Una de las razones por las que los gobiernos alrededor del mundo han tenido enormes dificultades en lidiar con el coronavirus ha sido la incertidumbre. Simplemente no sabemos lo suficiente como para diseñar las políticas públicas y privadas que serían óptimas, tanto del punto de vista de la salud pública como de la economía.
La economista Allison Schrager destaca que “entre las incógnitas que hay sobre el virus se encuentran: las tasas efectivas de hospitalización y mortalidad, qué tan infeccioso es, cuántos pacientes asintomáticos están dando vueltas por ahí, cómo afecta a los jóvenes, cómo varían los factores de riesgo entre diferentes países con diferentes poblaciones, niveles de contaminación y densidades urbanas”. Yo agregaría otras variables como el nivel de desarrollo y el tamaño del sector informal.
En un ensayo en el “Wall Street Journal”, Schrager nos recuerda una útil observación del economista Frank Knight del siglo pasado: la incertidumbre y el riesgo son cosas diferentes. El riesgo se puede medir basado en datos históricos, y por lo tanto el futuro es manejable pues se pueden calcular los costos y beneficios relacionados con las decisiones. La incertidumbre, en cambio, se trata de resultados impredecibles.
Dado que nos enfrentamos a tanta incertidumbre, las decisiones públicas y privadas han sido difíciles de formular y han sido frecuentemente drásticas, sean esas justificadas o no. En la práctica, esto ha significado que los trabajadores se quedan en casa, bajando así la producción, y que los consumidores, que incluye a toda la población, también se quedan en casa. Las inversiones se posponen. La caída en la oferta y la demanda se derivan de una combinación de decisiones voluntarias y obligatorias.

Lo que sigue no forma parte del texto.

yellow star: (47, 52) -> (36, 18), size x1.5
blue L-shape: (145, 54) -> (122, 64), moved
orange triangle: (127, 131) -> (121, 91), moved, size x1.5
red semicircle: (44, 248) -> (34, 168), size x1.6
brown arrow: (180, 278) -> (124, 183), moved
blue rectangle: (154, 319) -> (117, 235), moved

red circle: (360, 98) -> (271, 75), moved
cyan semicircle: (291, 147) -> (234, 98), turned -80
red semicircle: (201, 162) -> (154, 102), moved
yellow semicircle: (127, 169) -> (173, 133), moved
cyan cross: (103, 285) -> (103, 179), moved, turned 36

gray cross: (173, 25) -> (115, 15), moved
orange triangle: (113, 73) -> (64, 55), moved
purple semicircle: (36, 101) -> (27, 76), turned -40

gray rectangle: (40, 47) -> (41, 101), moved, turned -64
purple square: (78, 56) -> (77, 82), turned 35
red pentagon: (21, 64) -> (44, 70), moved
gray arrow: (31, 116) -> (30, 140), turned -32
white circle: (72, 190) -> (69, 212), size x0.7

La incertidumbre respecto a la gravedad de la situación explica los pronósticos económicos negros alrededor del mundo. Goldman Sachs estima que la economía estadounidense caerá 24% en el segundo trimestre –mucho peor que durante la gran recesión–. Un país rico puede aguantar un mes, quizás dos, de una economía paralizada. Pero es insostenible a través del tiempo. Es difícil calcular los costos y beneficios de las políticas gubernamentales durante esta crisis, pero en la medida en que se alarga la emergencia vale la pena preguntarse si el remedio es peor que la enfermedad.
Los costos de las políticas para enfrentar la crisis no son bajos. Además de una caída asombrosa de la economía, se está debatiendo un plan fiscal de estímulo de hasta dos billones (dos millones de millones) de dólares. Se enviarían cheques a cada estadounidense para reactivar la demanda y se apoyaría a todo tipo de industrias. La deuda pública se dispararía junto con el capitalismo de compadrazgo. Todo eso sin necesariamente poder resucitar la economía.

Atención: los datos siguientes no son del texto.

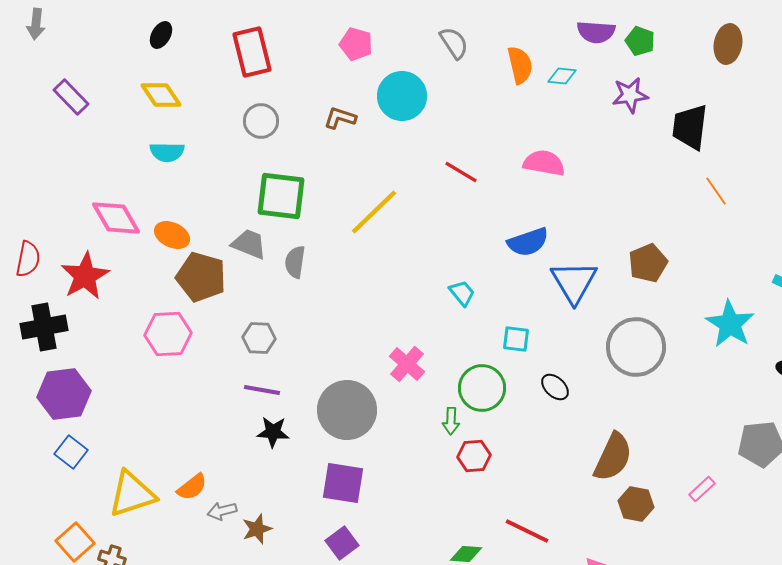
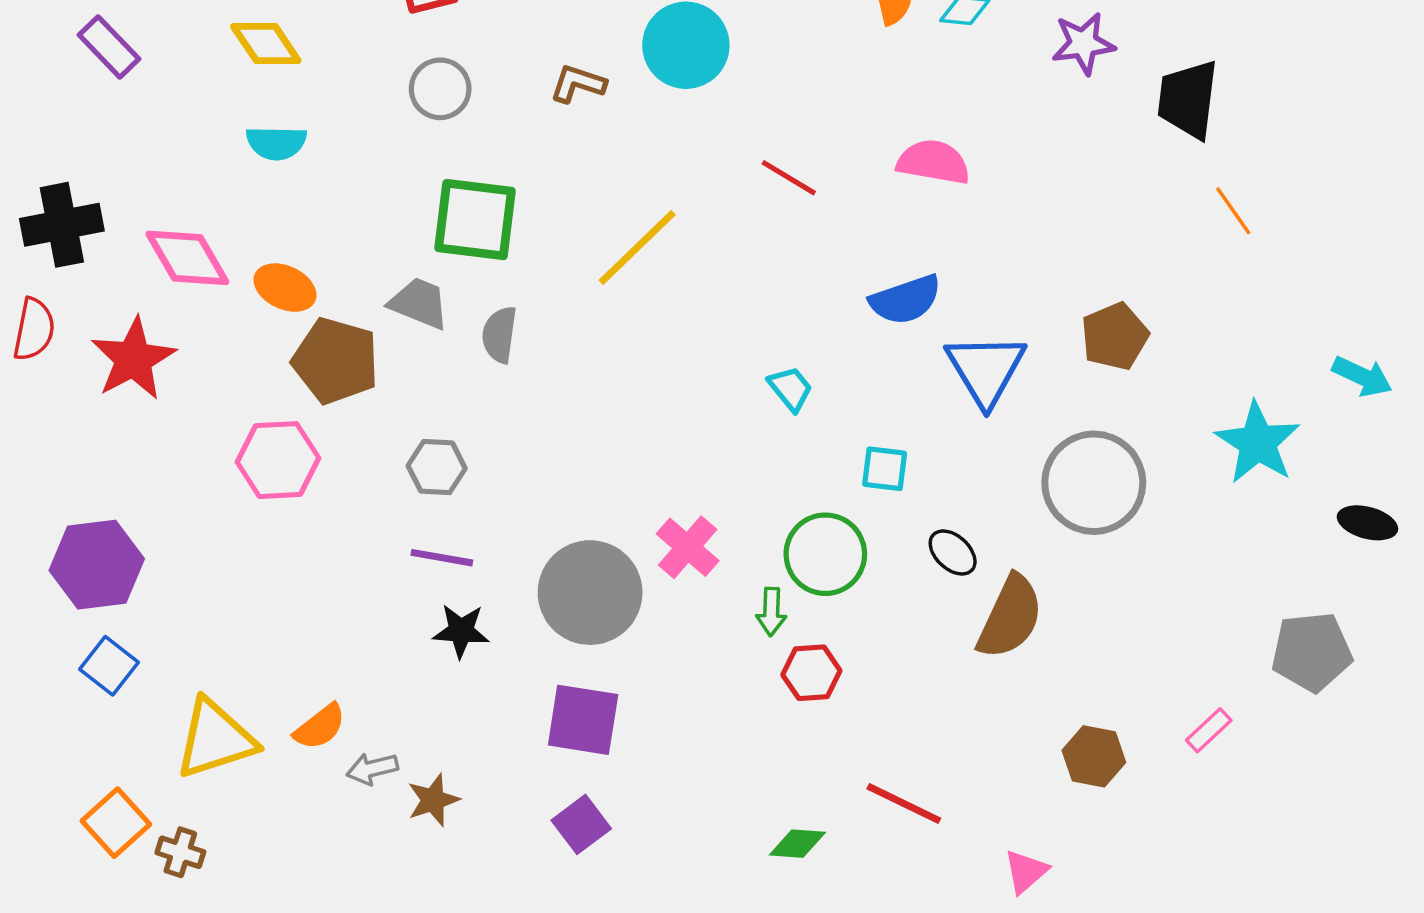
black cross: (44, 327) -> (62, 225), moved
pink cross: (407, 364) -> (688, 547), moved
brown semicircle: (613, 457) -> (1010, 617), moved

Los países pobres tienen mucho menos margen para atender a la salud pública y estimular sus economías. Eso puede explicar las medidas extremas que han tomado algunos países como el Perú. Pero las respuestas fiscales y las medidas de supresión también son menos sostenibles en el tiempo que en los países ricos. Lo que es popular en las primeras semanas de la emergencia puede rápidamente volverse impopular cuando los perjuicios de una economía paralizada se multipliquen. Se volverá cada vez más evidente que el gasto del Estado tiene serios límites y consecuencias.

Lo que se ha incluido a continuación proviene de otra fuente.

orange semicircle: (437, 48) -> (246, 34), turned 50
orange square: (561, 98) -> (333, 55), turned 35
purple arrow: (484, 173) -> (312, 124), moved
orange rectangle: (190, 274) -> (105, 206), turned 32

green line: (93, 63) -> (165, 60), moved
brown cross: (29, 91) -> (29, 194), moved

Ante tanta incertidumbre, se deben evitar políticas contraproducentes como el control de precios, medida que solo causará escasez y mercados negros, o los subsidios universales. Mientras que dure la crisis del virus, la gente va a limitar su consumo. En vez, se deben tomar en cuenta medidas enfocadas en los más necesitados y aquellas que faciliten la oferta económica como la desregulación y la postergación de impuestos. El problema económico no se resolverá hasta que la pandemia sea controlada. Mientras tanto, no hay que ignorar que sigue habiendo políticas buenas, malas y menos malas.